Although Burtch adequately describes his source base, he does not provide information regarding material availability. It remains unclear if archival evidence on Canada’s national CD policy was at once unavailable to Canadian historians. Clarification in this regard would help explain why little previous work has been done on this intriguing topic. In fact, aside from an unpublished organizational survey entitled Plan for tomorrow… Today! The Story of Emergency Preparedness Canada 1948-1999, no formal study has examined the history of Canada’s national CD policy.[2] Give Me Shelter is set in this historiographical framework, but Burtch does not explain why CD has escaped Canadian literature. It seems that he has stumbled on a topic that has slipped formal historical analysis for reasons that will remain unclear.

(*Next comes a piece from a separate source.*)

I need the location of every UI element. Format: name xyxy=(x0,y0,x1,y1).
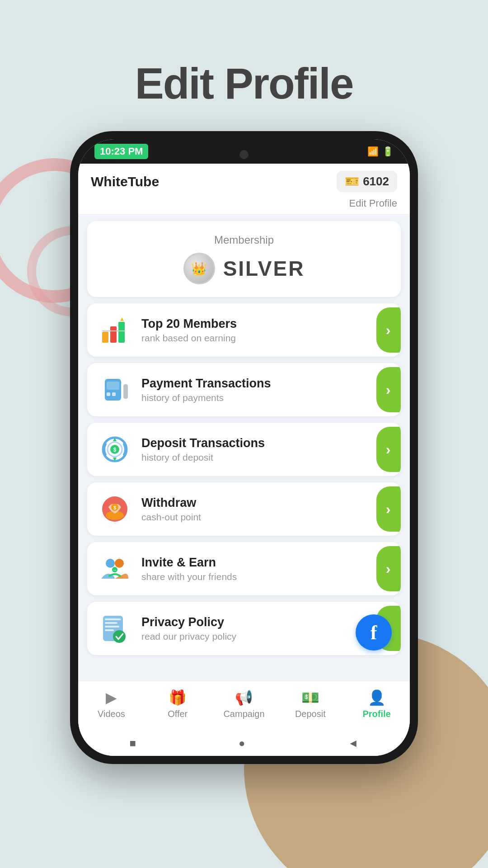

Ultimately, Burtch’s treatment of Canada’s Cold War CD is harsh but fair. His study is strongest as a critique of CD Canada, yet he goes to great lengths to demonstrate that the organization set its own priorities and followed its own agenda. This, in spite of a 1951 formal accord which mandated that, “in the event of an atomic attack or major disaster,” the CD agencies of Canada and the United States, “would operate as if there were no border.” (p. 13) By exposing overlooked aspects of Canada’s immediate reaction to the post-1945 nuclear threat, Burtch breaks new ground on an important topic that can no longer remain ignored. His efforts have unearthed evidence that will certainly enhance and challenge some of the more predominant interpretations associated with government policy during the era, and Give Me Shelter will accordingly remain of the utmost value to anyone interested in Canada’s Cold War experience at home.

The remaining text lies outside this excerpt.